Two of the most widely used plastics in the world today are polyethylene, also known as PE, and polypropylene, otherwise known as PP.
These two plastics are commonly used for very similar applications. Despite this, and despite their similar names, there are some key differences between the two that affect their suitability in commercial and industrial applications.
Chemical Differences Between PE and PP
Polyethylene and polypropylene have very similar chemical structures, and they are both thermoplastic polymers known as polyolefins.
Polyethylene is a repeated chain of hydrogen and carbon monomers. This allows it to be produced in structures like LLDPE (linear low-density polyethylene) that offer excellent tensile strength and flexibility.
Polypropylene is a polyolefin produced through the juncture of multiple propylene (C3H4) monomers. It is more rigid and durable than polyethylene.
Both are very affordable and are thermoplastics, which means they can be heated and re-formed according to the needs of the application.
So how do these chemical differences affect the utility of each polymer?
How Does This Affect Packaging?
When it comes to producing packaging and other materials from these two thermoplastics, it’s important for users and producers to recognize that polypropylene can withstand higher temperatures than polyethylene.
Polypropylene is stable to temperatures as high as 338℉. Polyethylene is only stable up to 239℉, and often starts to melt at lower temperatures closer to 221℉.
However, the reverse is also true. Polyethylene retains its physical properties at much lower temperatures than polypropylene. PE remains flexible to temperatures as low as -112℉, over 130° lower than polypropylene will tolerate, which becomes brittle at 32℉.
When it comes to resistance to wear, tear, and puncturing, polyethylene takes the lead. It is more flexible, more puncture resistant, and stretches more readily than it tears.
However, with that said, polypropylene is harder and more rigid than polyethylene. Polypropylene also exhibits better resistance to harsh chemicals like acid than polyethylene.

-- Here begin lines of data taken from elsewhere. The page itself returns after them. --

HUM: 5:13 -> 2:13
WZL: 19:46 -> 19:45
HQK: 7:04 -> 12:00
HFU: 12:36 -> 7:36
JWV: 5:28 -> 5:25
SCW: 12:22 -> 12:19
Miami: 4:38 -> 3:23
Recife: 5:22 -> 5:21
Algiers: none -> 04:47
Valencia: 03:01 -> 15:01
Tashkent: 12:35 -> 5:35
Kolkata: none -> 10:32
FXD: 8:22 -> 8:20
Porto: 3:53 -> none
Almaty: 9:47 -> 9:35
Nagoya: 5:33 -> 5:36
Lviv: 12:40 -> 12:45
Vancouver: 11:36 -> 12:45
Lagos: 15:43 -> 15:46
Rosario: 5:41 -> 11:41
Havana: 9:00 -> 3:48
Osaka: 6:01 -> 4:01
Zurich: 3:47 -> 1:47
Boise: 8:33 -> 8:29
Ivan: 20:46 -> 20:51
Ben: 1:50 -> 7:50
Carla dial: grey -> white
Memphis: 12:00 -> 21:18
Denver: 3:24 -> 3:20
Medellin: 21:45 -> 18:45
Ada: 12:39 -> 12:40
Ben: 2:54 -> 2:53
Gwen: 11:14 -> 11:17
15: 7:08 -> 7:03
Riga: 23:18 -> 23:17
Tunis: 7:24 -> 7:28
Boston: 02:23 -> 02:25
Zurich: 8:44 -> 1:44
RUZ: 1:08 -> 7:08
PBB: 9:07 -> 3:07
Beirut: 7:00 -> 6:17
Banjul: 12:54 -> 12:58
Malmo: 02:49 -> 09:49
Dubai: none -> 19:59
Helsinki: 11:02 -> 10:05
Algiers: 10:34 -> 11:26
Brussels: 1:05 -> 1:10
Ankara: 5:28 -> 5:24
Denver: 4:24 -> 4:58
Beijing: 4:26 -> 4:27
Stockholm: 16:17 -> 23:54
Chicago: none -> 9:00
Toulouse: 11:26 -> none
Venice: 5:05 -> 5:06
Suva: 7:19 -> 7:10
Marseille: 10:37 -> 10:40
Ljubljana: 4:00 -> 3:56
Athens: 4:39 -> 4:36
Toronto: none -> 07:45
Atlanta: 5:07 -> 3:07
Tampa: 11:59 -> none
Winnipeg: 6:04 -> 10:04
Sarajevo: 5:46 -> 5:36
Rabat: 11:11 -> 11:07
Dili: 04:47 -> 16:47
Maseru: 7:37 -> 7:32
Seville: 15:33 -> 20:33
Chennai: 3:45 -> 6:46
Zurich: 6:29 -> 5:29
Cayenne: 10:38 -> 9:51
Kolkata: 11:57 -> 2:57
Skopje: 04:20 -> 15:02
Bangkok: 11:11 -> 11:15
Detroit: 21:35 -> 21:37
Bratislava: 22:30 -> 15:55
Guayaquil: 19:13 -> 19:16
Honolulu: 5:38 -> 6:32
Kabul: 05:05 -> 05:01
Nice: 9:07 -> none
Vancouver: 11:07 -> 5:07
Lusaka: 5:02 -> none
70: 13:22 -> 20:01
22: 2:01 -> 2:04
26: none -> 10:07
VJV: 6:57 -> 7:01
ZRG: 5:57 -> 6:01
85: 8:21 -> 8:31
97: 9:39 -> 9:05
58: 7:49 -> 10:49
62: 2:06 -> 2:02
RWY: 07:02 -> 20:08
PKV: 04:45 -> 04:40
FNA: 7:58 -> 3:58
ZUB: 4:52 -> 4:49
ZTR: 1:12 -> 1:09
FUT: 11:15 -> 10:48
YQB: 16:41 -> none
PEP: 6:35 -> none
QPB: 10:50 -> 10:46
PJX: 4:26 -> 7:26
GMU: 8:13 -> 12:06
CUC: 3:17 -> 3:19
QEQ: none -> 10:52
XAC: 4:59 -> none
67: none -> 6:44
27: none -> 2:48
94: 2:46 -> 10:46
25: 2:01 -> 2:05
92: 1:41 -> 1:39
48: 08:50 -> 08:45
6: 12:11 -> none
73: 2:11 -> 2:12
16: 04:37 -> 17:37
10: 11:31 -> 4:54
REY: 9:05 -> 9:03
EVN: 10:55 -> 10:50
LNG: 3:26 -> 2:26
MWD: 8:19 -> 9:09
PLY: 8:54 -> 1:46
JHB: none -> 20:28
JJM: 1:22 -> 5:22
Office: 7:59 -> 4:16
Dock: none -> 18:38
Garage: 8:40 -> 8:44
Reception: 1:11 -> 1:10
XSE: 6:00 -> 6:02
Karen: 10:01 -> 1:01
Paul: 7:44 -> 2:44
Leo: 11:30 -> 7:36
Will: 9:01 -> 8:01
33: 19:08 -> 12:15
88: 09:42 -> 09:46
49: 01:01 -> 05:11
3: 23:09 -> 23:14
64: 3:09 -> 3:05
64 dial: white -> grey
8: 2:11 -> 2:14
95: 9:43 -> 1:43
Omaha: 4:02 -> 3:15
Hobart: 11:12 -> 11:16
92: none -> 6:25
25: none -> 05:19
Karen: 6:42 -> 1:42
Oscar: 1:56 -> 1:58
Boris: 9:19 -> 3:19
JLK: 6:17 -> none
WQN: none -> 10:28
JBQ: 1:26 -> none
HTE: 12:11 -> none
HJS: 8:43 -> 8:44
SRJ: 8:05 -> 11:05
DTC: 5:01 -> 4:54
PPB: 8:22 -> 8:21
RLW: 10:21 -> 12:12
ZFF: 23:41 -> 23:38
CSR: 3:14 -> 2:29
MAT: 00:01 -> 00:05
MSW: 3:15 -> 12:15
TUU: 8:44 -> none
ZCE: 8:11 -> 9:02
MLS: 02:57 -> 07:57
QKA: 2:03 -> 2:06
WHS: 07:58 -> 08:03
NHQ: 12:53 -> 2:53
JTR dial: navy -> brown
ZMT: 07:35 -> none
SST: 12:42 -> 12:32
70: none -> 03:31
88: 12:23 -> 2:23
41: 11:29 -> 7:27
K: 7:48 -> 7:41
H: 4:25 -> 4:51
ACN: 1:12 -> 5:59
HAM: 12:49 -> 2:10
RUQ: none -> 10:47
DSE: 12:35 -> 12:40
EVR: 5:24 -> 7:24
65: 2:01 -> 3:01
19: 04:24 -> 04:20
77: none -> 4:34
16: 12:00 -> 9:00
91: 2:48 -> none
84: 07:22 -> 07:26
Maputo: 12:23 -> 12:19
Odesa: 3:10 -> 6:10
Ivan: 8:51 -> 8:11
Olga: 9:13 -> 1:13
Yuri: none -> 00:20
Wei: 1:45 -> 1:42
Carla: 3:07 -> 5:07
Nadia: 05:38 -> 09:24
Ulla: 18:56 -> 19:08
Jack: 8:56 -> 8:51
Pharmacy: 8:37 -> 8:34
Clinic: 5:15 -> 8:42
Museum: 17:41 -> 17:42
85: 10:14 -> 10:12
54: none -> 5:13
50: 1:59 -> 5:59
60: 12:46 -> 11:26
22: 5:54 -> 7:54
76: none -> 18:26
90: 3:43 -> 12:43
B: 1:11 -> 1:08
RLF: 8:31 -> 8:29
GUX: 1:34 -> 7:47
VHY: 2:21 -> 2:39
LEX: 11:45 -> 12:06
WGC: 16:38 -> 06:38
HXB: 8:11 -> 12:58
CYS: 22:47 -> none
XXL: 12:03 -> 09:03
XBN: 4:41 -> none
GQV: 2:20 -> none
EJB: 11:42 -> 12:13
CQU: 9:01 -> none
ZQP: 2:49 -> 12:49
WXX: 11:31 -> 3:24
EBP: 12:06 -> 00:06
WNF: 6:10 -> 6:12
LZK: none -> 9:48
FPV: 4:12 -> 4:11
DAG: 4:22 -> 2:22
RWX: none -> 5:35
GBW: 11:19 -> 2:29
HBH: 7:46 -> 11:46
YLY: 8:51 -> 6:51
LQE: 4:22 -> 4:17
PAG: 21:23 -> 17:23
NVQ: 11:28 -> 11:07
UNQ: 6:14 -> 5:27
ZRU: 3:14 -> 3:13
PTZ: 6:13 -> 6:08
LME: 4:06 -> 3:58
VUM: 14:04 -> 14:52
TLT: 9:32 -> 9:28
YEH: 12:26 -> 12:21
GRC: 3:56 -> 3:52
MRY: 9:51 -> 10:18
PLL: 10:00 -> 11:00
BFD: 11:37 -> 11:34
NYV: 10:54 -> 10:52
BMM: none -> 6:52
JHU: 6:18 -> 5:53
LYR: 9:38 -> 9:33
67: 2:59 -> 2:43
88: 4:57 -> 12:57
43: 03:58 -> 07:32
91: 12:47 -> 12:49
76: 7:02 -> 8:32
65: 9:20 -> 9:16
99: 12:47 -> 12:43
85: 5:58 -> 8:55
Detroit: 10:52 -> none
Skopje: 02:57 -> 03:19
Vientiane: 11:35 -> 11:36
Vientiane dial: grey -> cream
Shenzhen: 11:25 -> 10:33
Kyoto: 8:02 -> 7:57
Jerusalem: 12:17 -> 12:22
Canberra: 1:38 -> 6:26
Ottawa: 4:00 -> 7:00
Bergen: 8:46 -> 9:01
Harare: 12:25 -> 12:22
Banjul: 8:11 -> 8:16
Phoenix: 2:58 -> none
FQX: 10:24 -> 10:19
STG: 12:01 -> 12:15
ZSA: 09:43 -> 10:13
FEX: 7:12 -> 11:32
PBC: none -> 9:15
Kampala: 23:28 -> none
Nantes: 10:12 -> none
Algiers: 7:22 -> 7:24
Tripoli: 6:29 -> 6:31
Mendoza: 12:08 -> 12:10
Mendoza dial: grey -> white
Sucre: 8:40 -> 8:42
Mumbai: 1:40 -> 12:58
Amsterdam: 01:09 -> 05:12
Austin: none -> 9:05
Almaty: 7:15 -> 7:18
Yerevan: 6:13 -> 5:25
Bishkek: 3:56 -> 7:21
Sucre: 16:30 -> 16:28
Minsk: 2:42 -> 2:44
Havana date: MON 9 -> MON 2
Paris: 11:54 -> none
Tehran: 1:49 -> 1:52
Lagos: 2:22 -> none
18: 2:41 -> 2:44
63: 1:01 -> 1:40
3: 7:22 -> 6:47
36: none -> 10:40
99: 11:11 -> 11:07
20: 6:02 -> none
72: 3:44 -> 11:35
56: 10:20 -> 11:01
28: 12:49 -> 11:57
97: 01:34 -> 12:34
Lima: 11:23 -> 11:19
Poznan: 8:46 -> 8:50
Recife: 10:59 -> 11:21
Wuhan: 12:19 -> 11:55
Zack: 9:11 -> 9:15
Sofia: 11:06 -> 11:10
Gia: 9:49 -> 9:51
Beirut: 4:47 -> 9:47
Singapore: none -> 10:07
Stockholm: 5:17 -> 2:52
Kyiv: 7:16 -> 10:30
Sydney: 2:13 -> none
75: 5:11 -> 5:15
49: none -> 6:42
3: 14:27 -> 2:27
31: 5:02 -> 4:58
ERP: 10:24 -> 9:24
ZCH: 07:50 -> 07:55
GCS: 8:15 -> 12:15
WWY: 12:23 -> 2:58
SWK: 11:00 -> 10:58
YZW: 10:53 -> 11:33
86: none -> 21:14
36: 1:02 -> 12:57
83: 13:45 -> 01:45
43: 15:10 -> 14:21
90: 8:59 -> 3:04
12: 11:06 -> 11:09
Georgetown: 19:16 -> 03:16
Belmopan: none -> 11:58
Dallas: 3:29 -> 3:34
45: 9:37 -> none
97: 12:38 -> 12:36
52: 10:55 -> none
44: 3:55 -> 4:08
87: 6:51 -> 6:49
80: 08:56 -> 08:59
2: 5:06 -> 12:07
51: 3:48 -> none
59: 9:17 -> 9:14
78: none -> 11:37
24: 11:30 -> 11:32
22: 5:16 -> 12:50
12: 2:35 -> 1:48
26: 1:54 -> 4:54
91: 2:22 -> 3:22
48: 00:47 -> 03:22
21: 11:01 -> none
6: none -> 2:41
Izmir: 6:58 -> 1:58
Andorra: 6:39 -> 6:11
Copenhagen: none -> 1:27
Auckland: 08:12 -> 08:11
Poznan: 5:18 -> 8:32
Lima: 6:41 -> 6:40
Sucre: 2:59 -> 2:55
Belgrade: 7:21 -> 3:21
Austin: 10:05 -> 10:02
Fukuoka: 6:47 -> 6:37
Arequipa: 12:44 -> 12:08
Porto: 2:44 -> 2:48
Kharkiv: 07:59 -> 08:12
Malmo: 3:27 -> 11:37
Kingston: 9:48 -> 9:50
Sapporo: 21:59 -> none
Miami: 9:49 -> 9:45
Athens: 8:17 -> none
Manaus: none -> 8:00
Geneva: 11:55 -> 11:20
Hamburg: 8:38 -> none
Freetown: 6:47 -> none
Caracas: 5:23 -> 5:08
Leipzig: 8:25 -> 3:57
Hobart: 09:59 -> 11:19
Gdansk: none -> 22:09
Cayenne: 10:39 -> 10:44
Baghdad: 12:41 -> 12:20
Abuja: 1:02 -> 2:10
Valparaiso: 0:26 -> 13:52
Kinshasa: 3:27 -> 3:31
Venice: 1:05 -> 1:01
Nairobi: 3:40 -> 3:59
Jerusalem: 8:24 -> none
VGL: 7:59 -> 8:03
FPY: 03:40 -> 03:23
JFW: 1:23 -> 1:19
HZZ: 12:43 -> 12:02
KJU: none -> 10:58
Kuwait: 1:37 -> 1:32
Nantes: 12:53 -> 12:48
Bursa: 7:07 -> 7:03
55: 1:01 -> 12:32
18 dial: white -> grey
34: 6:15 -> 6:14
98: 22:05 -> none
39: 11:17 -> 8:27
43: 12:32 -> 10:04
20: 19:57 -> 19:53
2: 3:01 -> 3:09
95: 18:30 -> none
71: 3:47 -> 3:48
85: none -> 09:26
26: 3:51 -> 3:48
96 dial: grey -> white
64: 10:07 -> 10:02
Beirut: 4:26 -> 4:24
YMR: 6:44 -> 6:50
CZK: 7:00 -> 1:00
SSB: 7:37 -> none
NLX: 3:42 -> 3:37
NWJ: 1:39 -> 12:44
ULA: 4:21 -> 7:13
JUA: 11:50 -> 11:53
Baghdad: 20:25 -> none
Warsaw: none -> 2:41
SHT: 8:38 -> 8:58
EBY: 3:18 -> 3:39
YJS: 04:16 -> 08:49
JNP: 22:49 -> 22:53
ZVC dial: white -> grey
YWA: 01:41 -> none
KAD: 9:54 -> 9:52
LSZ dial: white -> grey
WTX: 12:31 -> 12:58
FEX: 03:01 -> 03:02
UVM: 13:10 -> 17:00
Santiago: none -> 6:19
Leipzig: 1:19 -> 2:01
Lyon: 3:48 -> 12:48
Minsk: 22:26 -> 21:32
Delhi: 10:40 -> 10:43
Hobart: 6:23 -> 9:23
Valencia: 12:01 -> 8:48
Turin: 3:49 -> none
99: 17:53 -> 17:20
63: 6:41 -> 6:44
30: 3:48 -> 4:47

Both are exceptionally resistant to moisture. Both are also susceptible to damage arising from exposure to high levels of UV radiation. They can also both be recycled, however, polyethylene is recycled with greater frequency than polypropylene.
Despite their differences, both PE and PP are widely used in food packaging, various consumer goods, cordage, buckets, bottles, jugs, and tanks.
Because of its excellent chemical and moisture resistance, easy recyclability, low cost, flexibility, and strength, polyethylene is one of the most widely used plastics in the world for food and other commercial packaging.
How Does This Affect Packaging Materials Like Flat Poly Bags on Rolls?
For the reasons mentioned throughout this article, many businesses in commercial and industrial verticals choose polyethylene packaging materials, such as flat poly bags on rolls, for their business needs.